VENTOS UIVANTES

VENTOS UIVANTES

Autor: Paulo Soriano

Para Rogério Silvério de Farias

Sobreveio, então, para ele, uma mortal escuridão; lá fora, os ventos se contorciam em fúnebres inflexões, num coro de modulações espectrais, quase humanas.

Uma sombra crescia da janela e parecia avançar para o homem moreno, de cabelos longos e negros. Ele gritou. Era tarde. Sentiu que morreria. Mas não suportaria vê-la transfigurada, convertida numa repulsiva criatura noturna, de quem ele era, agora, apenas uma presa indefesa. E rezou a Deus e aos demônios. E pediu para morrer antes que os dentes aguçados de Catherine tremeluzissem na claridade convulsa da lareira.

Mas Cathy permanecia lá fora, alucinada, arranhando as abas das janelas, que se fechavam para uma escuridão atroz e para um vento que entoava fúnebres acordes dissonantes. Em pouco tempo, Cathy conseguiria romper a madeira, de tão carcomida e dilacerada que já estava.

E ali, trancafiado na cabana, rusticamente construída no sopé da colina, batida pelos ventos que uivavam dolorosamente, Heathcliff apenas esperava.

As últimas achas, que crepitavam na lareira, ecoavam, entre as cinzas friorentas, os derradeiros estertores. De lá vinha um bafio de calor, mas em ondas tão débeis, tão vulneráveis, que bastaria uma única fresta, uma tímida ranhura na janela, para que o frio estendesse seus tentáculos, e abraçasse aquele ambiente saturado pelo terror.

Com um esgar, Heathcliff olhou para arma.

Aquela coisa, que escavava ferozmente a madeira, e que um dia fora a doce Catherine, agora vagava pelas charnecas mais desoladas; delirava sobre os túmulos mefíticos dos cemitérios abandonados; e, distendendo as pupilas escarlates, voltadas para o nada, mirava, num estado de profunda catatonia, as brumas pegajosas que os morros e colinas exalavam ao contato com o lume fantasmagórico do luar.

Sim, lá fora as garras de Cathy, crispadas e cheias de urgência, laceravam as janelas, atirando aos refluxos dos ventos dispersas lascas de madeira de lei. E, enquanto aquela coisa escavava, dominada pelas alucinações de um transe vampiresco, Heathcliff podia ouvir nitidamente os uivos coléricos que irradiavam de uma boca profana, aspergida de sangue negro.

Da lareira vinha uma luz lânguida, que transpunha o ambiente com indolência, e reverberava seu laivo rubro nos os cristais e pratarias, antes de fenecer sobre o aço da pistola incandescente. Engatilhada, a arma jazia, fria e solitária, sobre a rústica mesa. Heathcliff a apanhou com as mãos trêmulas. Seus olhos marejavam de medo e de horror. Mas estava decidido.
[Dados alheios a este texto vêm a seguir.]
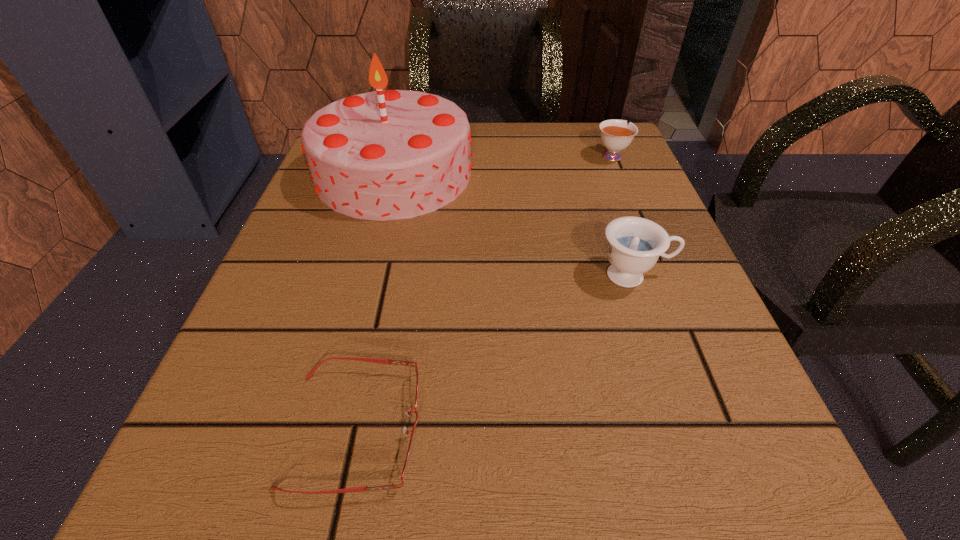 The image size is (960, 540). Find the location of `free space between the third shortest object and the tallest object`. free space between the third shortest object and the tallest object is located at coordinates (514, 225).

The height and width of the screenshot is (540, 960). What are the coordinates of `vacant area that lies between the shortest object and the third shortest object` in the screenshot? It's located at (494, 352).

What are the coordinates of `unoccupied position between the birthday cake and the nearest object` in the screenshot? It's located at (374, 301).

Locate an element on the screen. This screenshot has height=540, width=960. object that is the second closest to the third farthest object is located at coordinates (615, 134).

Identify the location of object that stands as the closest to the birthday cake. (634, 245). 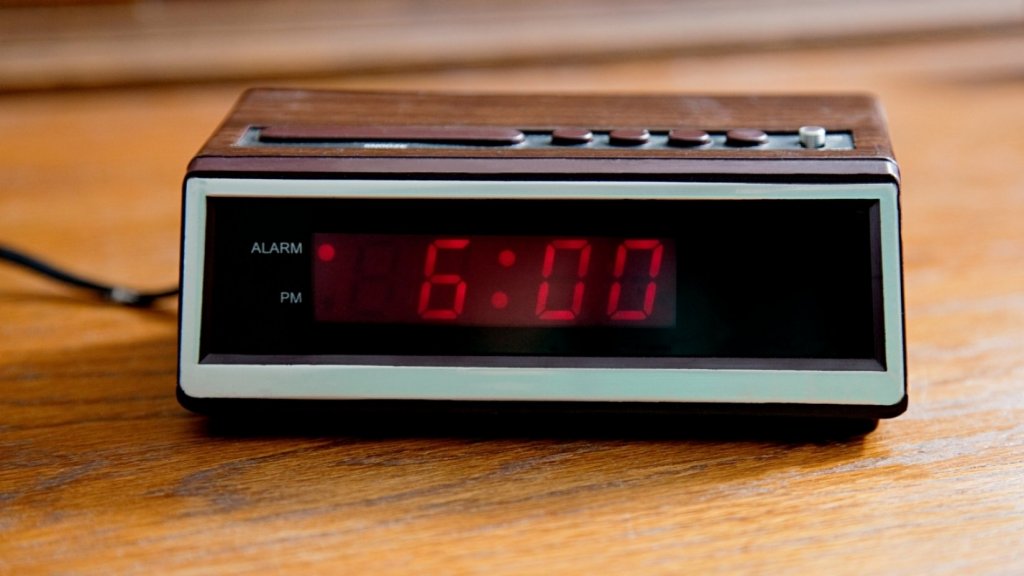 Find the location of a particular element. The height and width of the screenshot is (576, 1024). elongated oval brown button on top of clock to the far left is located at coordinates (359, 131). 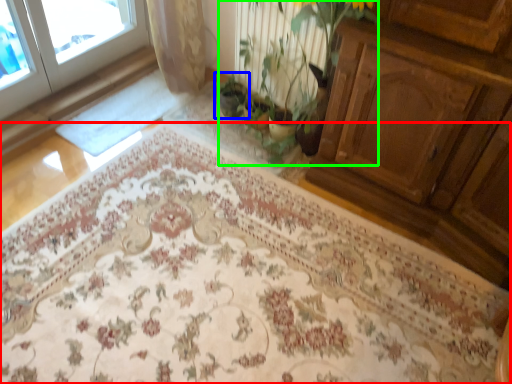 Question: Estimate the real-world distances between objects in this image. Which object is closer to mat (highlighted by a red box), houseplant (highlighted by a blue box) or floral arrangement (highlighted by a green box)?

Choices:
 (A) houseplant
 (B) floral arrangement

Answer: (B) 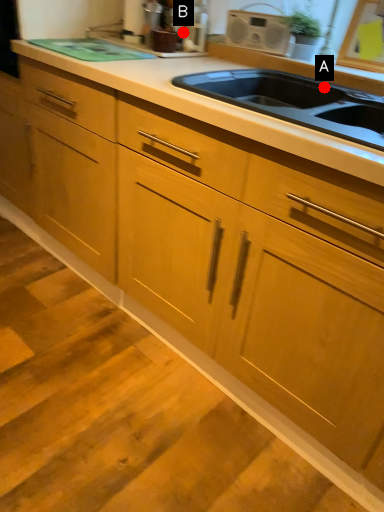 Question: Two points are circled on the image, labeled by A and B beside each circle. Among these points, which one is farthest from the camera?

Choices:
 (A) A is further
 (B) B is further

Answer: (B) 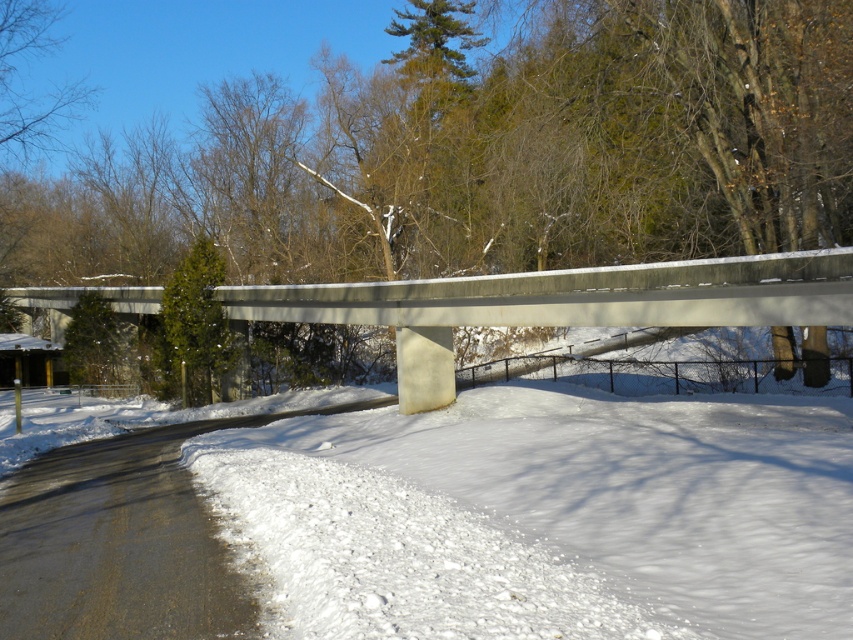 Does white powdery snow at lower center appear under concrete at upper center?

Yes, white powdery snow at lower center is below concrete at upper center.

This screenshot has width=853, height=640. Identify the location of white powdery snow at lower center. (547, 515). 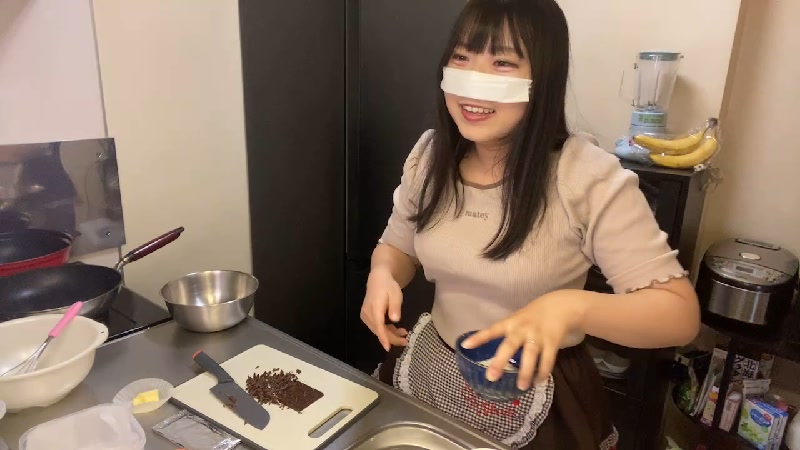 Identify the location of pink whisk handle. (66, 321). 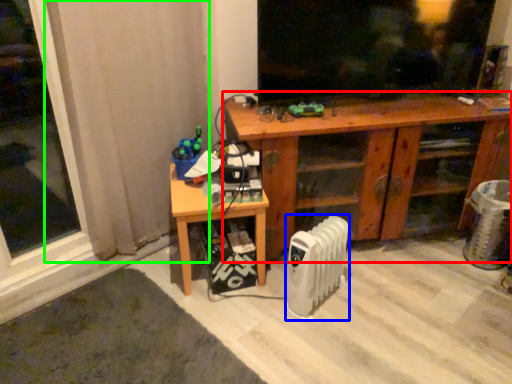 Question: Considering the real-world distances, which object is closest to desk (highlighted by a red box)? radiator (highlighted by a blue box) or curtain (highlighted by a green box).

Choices:
 (A) radiator
 (B) curtain

Answer: (A) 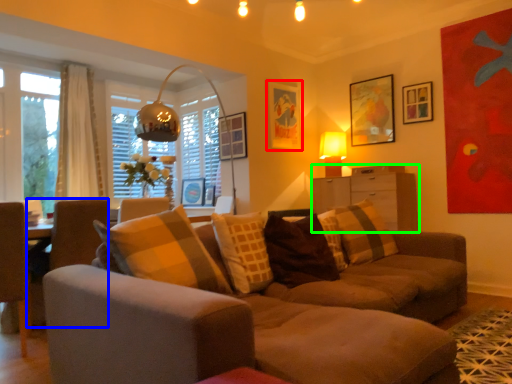 Question: Which object is positioned farthest from picture frame (highlighted by a red box)? Select from swivel chair (highlighted by a blue box) and dresser (highlighted by a green box).

Choices:
 (A) swivel chair
 (B) dresser

Answer: (A) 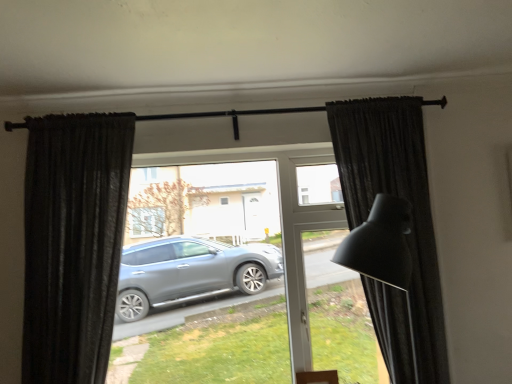 Where is `black textured curtain at left, which ranks as the first curtain in left-to-right order`? black textured curtain at left, which ranks as the first curtain in left-to-right order is located at coordinates (73, 242).

What do you see at coordinates (73, 242) in the screenshot?
I see `black textured curtain at left, marked as the 2th curtain in a right-to-left arrangement` at bounding box center [73, 242].

The width and height of the screenshot is (512, 384). Describe the element at coordinates (405, 236) in the screenshot. I see `dark matte curtain at right, which is counted as the 1th curtain, starting from the right` at that location.

Image resolution: width=512 pixels, height=384 pixels. I want to click on dark matte curtain at right, the second curtain in the left-to-right sequence, so click(405, 236).

Where is `black textured curtain at left, which ranks as the first curtain in left-to-right order`? Image resolution: width=512 pixels, height=384 pixels. black textured curtain at left, which ranks as the first curtain in left-to-right order is located at coordinates (73, 242).

Considering the relative positions of dark matte curtain at right, which is counted as the 1th curtain, starting from the right, and black textured curtain at left, marked as the 2th curtain in a right-to-left arrangement, in the image provided, is dark matte curtain at right, which is counted as the 1th curtain, starting from the right, to the left or to the right of black textured curtain at left, marked as the 2th curtain in a right-to-left arrangement,?

Clearly, dark matte curtain at right, which is counted as the 1th curtain, starting from the right, is on the right of black textured curtain at left, marked as the 2th curtain in a right-to-left arrangement, in the image.

Looking at this image, considering the positions of objects dark matte curtain at right, the second curtain in the left-to-right sequence, and black textured curtain at left, which ranks as the first curtain in left-to-right order, in the image provided, who is behind, dark matte curtain at right, the second curtain in the left-to-right sequence, or black textured curtain at left, which ranks as the first curtain in left-to-right order,?

black textured curtain at left, which ranks as the first curtain in left-to-right order, is behind.

Is point (412, 339) behind point (117, 162)?

That is False.

From the image's perspective, is dark matte curtain at right, which is counted as the 1th curtain, starting from the right, beneath black textured curtain at left, marked as the 2th curtain in a right-to-left arrangement?

No, from the image's perspective, dark matte curtain at right, which is counted as the 1th curtain, starting from the right, is not below black textured curtain at left, marked as the 2th curtain in a right-to-left arrangement.

From a real-world perspective, relative to black textured curtain at left, marked as the 2th curtain in a right-to-left arrangement, is dark matte curtain at right, the second curtain in the left-to-right sequence, vertically above or below?

Clearly, from a real-world perspective, dark matte curtain at right, the second curtain in the left-to-right sequence, is below black textured curtain at left, marked as the 2th curtain in a right-to-left arrangement.

Between dark matte curtain at right, the second curtain in the left-to-right sequence, and black textured curtain at left, marked as the 2th curtain in a right-to-left arrangement, which one has larger width?

With larger width is dark matte curtain at right, the second curtain in the left-to-right sequence.

Considering the sizes of objects dark matte curtain at right, the second curtain in the left-to-right sequence, and black textured curtain at left, which ranks as the first curtain in left-to-right order, in the image provided, who is taller, dark matte curtain at right, the second curtain in the left-to-right sequence, or black textured curtain at left, which ranks as the first curtain in left-to-right order,?

Standing taller between the two is dark matte curtain at right, the second curtain in the left-to-right sequence.

Is dark matte curtain at right, which is counted as the 1th curtain, starting from the right, bigger or smaller than black textured curtain at left, which ranks as the first curtain in left-to-right order?

Clearly, dark matte curtain at right, which is counted as the 1th curtain, starting from the right, is larger in size than black textured curtain at left, which ranks as the first curtain in left-to-right order.

Looking at this image, would you say dark matte curtain at right, which is counted as the 1th curtain, starting from the right, is outside black textured curtain at left, which ranks as the first curtain in left-to-right order?

dark matte curtain at right, which is counted as the 1th curtain, starting from the right, lies outside black textured curtain at left, which ranks as the first curtain in left-to-right order,'s area.

Is dark matte curtain at right, the second curtain in the left-to-right sequence, touching black textured curtain at left, marked as the 2th curtain in a right-to-left arrangement?

No, dark matte curtain at right, the second curtain in the left-to-right sequence, is not next to black textured curtain at left, marked as the 2th curtain in a right-to-left arrangement.

Could you tell me if dark matte curtain at right, the second curtain in the left-to-right sequence, is turned towards black textured curtain at left, which ranks as the first curtain in left-to-right order?

No, dark matte curtain at right, the second curtain in the left-to-right sequence, is not turned towards black textured curtain at left, which ranks as the first curtain in left-to-right order.

How far apart are dark matte curtain at right, the second curtain in the left-to-right sequence, and black textured curtain at left, marked as the 2th curtain in a right-to-left arrangement?

4.43 feet.

The image size is (512, 384). In the image, there is a black textured curtain at left, marked as the 2th curtain in a right-to-left arrangement. Identify the location of curtain below it (from a real-world perspective). (405, 236).

Between black textured curtain at left, which ranks as the first curtain in left-to-right order, and dark matte curtain at right, the second curtain in the left-to-right sequence, which one appears on the left side from the viewer's perspective?

black textured curtain at left, which ranks as the first curtain in left-to-right order, is more to the left.

From the picture: Who is more distant, black textured curtain at left, marked as the 2th curtain in a right-to-left arrangement, or dark matte curtain at right, which is counted as the 1th curtain, starting from the right?

black textured curtain at left, marked as the 2th curtain in a right-to-left arrangement, is more distant.

Which is further, (103, 133) or (348, 127)?

Point (348, 127)

From the image's perspective, is black textured curtain at left, which ranks as the first curtain in left-to-right order, beneath dark matte curtain at right, which is counted as the 1th curtain, starting from the right?

Yes, from the image's perspective, black textured curtain at left, which ranks as the first curtain in left-to-right order, is beneath dark matte curtain at right, which is counted as the 1th curtain, starting from the right.

From a real-world perspective, is black textured curtain at left, marked as the 2th curtain in a right-to-left arrangement, positioned over dark matte curtain at right, the second curtain in the left-to-right sequence, based on gravity?

Yes, from a real-world perspective, black textured curtain at left, marked as the 2th curtain in a right-to-left arrangement, is over dark matte curtain at right, the second curtain in the left-to-right sequence

Consider the image. Which object is wider, black textured curtain at left, which ranks as the first curtain in left-to-right order, or dark matte curtain at right, which is counted as the 1th curtain, starting from the right?

With larger width is dark matte curtain at right, which is counted as the 1th curtain, starting from the right.

Considering the relative sizes of black textured curtain at left, which ranks as the first curtain in left-to-right order, and dark matte curtain at right, which is counted as the 1th curtain, starting from the right, in the image provided, is black textured curtain at left, which ranks as the first curtain in left-to-right order, shorter than dark matte curtain at right, which is counted as the 1th curtain, starting from the right,?

Yes.

Can you confirm if black textured curtain at left, marked as the 2th curtain in a right-to-left arrangement, is smaller than dark matte curtain at right, which is counted as the 1th curtain, starting from the right?

Yes.

Is black textured curtain at left, marked as the 2th curtain in a right-to-left arrangement, positioned beyond the bounds of dark matte curtain at right, which is counted as the 1th curtain, starting from the right?

Absolutely, black textured curtain at left, marked as the 2th curtain in a right-to-left arrangement, is external to dark matte curtain at right, which is counted as the 1th curtain, starting from the right.

Is there a large distance between black textured curtain at left, which ranks as the first curtain in left-to-right order, and dark matte curtain at right, which is counted as the 1th curtain, starting from the right?

Yes.

Is black textured curtain at left, which ranks as the first curtain in left-to-right order, oriented towards dark matte curtain at right, which is counted as the 1th curtain, starting from the right?

No.

Looking at this image, could you measure the distance between black textured curtain at left, which ranks as the first curtain in left-to-right order, and dark matte curtain at right, which is counted as the 1th curtain, starting from the right?

black textured curtain at left, which ranks as the first curtain in left-to-right order, and dark matte curtain at right, which is counted as the 1th curtain, starting from the right, are 1.35 meters apart from each other.

This screenshot has width=512, height=384. Find the location of `curtain that is above the dark matte curtain at right, which is counted as the 1th curtain, starting from the right (from a real-world perspective)`. curtain that is above the dark matte curtain at right, which is counted as the 1th curtain, starting from the right (from a real-world perspective) is located at coordinates (73, 242).

The height and width of the screenshot is (384, 512). What are the coordinates of `curtain that is on the left side of dark matte curtain at right, the second curtain in the left-to-right sequence` in the screenshot? It's located at (73, 242).

Where is `curtain on the right of black textured curtain at left, which ranks as the first curtain in left-to-right order`? The image size is (512, 384). curtain on the right of black textured curtain at left, which ranks as the first curtain in left-to-right order is located at coordinates (405, 236). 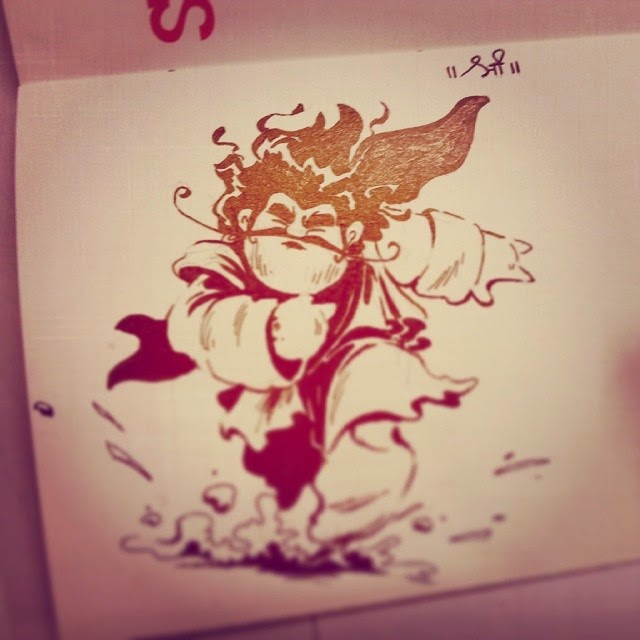 The width and height of the screenshot is (640, 640). Find the location of `red cloth`. red cloth is located at coordinates (340, 299).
Então, estendendo a sua lúgubre mortalha, o pesado silêncio a tudo dominou, caindo sobre o homem como uma bênção.

Para Linx.

A CABANA DA COLINA

Nota do autor: O leitor deve estar estranhando a bizarra conformação deste conto. E merece uma explicação. Na verdade, há, nesta pagina, mais de um conto. O primeiro é o que o leitor acabou de ler; o segundo, o que o leitor encontrará se se dispuser a ler o texto de baixo para cima – na ordem, aliás, em que foi escrito. Talvez haja um terceiro conto. Ou melhor, apenas um conto, com desfechos diferentes, a depender da ordem na qual é lido. Se ele existir – e torço para que exista –, eu o dedico a Henry Evaristo.